The organization representing manufacturers, wholesalers and distributors of fertilizer asked the federal government to designate its supply chain an essential service.
“Government must ensure that policies will protect our industry workers from any sort of supply chain disruption and to ensure continued movement of product throughout the supply chain,” read a release from Fertilizer Canada.
Deeming the supply chain as essential would mimic a move made March 19 in the U.S.
“The next two months are critical, both for the Canadian response to the COVID-19 pandemic but also to our farmer customers who are already beginning preparations for the spring planting season,” said Garth Whyte, president and chief executive officer of Fertilizer Canada in a statement. “The federal government must maintain our national food supply chains and, mirror the actions in the United States of America, draft a list of essential critical infrastructure workers that could be used by federal departments and provincial and territorial governments to make decisions.”
Already there are concerns that the border closures to all but essential travel could slow the flow of parts and inputs between the two nations.
While Agriculture Canada commercial trade will not be held up, questions remain over how travellers going between the countries for parts or inputs will be treated at individual ports of entry.
Many Canadian farmers travel to the United States to pick up such goods.
Concerns surrounding the ability of the Canadian Food Inspection Agency to continue meat inspections at packing plants are being addressed by industry and government.
“There are challenges around human resources at CFIA, mainly for our inspectors,” Bibeau said March 23, adding she is also working with provinces to see if resources can be shared.
“To see how we can share some inspectors, how we can just ease the different inspections that are normally done from the federal, and slightly differently from the provinces, so we are just in the mode right now to find different ways to make it easier and faster,” she said.
CFIA is also calling back inspectors who have recently retired.
Gary Stordy, director of government and corporate affairs for the Canadian Pork Council, said there is a heightened focus on safety and flexibility.
“At the end of the day, we need to have some flexibility in order to make sure that those plants continue to operate,” he said adding there is not going to be a shortage or decrease in the number of hogs available. “Those animals need a place to be shipped to, and frankly they don’t always have time to wait.”
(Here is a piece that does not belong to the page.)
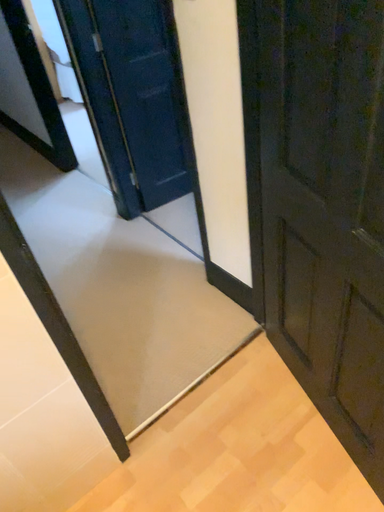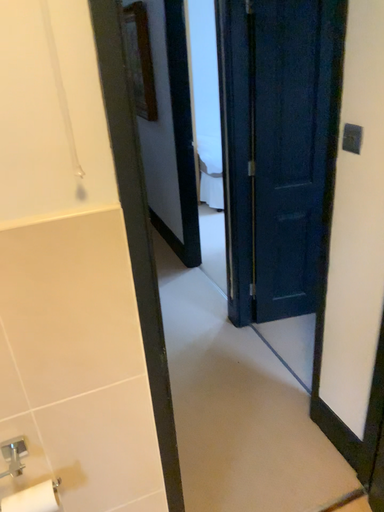 Question: Which way did the camera rotate in the video?

Choices:
 (A) rotated downward
 (B) rotated upward

Answer: (B)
Stordy said he is not expecting any impacts on consumers.
“The plants are taking steps to prevent any severe disruption in their operations; they are building up supplies, they are taking steps to protect employees. They have animals coming through, and all these measures are really to prevent a major disruption,” he said, adding there are already what he characterized as “irritants, delays and increased costs.”
Major processing companies such as Maple Leaf Foods are offering higher wages, implementing extra precautions and reorganizing work places to try and keep staff healthy and working.
“As a leading North American producer of meat, poultry and plant proteins, we already have strict safety policies and procedures in place,” a statement published on the Maple Leaf Foods website states.